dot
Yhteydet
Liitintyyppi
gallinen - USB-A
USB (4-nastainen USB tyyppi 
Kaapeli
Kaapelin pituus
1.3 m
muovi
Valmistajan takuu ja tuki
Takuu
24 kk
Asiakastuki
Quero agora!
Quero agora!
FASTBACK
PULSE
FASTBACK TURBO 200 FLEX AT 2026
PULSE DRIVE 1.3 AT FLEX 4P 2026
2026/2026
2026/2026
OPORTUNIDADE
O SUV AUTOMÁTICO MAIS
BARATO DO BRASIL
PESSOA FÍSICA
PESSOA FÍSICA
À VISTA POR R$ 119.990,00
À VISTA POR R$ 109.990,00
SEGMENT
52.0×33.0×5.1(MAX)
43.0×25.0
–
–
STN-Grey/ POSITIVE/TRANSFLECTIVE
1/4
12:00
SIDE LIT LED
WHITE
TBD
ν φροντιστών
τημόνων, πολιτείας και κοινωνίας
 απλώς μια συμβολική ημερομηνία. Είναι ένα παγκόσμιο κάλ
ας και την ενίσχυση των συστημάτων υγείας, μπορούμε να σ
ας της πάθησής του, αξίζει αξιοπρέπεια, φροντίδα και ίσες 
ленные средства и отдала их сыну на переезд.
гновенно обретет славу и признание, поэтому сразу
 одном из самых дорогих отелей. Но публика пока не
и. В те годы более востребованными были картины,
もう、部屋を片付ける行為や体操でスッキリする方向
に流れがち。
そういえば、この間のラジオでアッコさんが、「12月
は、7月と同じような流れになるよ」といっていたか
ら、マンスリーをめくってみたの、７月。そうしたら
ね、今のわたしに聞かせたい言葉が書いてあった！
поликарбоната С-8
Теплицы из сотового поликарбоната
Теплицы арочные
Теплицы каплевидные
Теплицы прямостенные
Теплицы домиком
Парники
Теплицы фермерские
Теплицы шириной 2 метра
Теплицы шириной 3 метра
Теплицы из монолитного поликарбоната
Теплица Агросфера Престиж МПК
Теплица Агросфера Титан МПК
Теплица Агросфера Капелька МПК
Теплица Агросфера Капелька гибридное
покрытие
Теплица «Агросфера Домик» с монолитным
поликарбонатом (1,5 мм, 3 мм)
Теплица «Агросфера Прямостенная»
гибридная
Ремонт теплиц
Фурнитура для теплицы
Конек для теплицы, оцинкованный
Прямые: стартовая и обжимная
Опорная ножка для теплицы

- _Task details_: Nothing but the lines from the one that contains "Теплица Агросфера Капелька гибридное" to the end of the listing should be given again, each exactly as it appears.

- _Finished exercise_:
Теплица Агросфера Капелька гибридное
покрытие
Теплица «Агросфера Домик» с монолитным
поликарбонатом (1,5 мм, 3 мм)
Теплица «Агросфера Прямостенная»
гибридная
Ремонт теплиц
Фурнитура для теплицы
Конек для теплицы, оцинкованный
Прямые: стартовая и обжимная
Опорная ножка для теплицы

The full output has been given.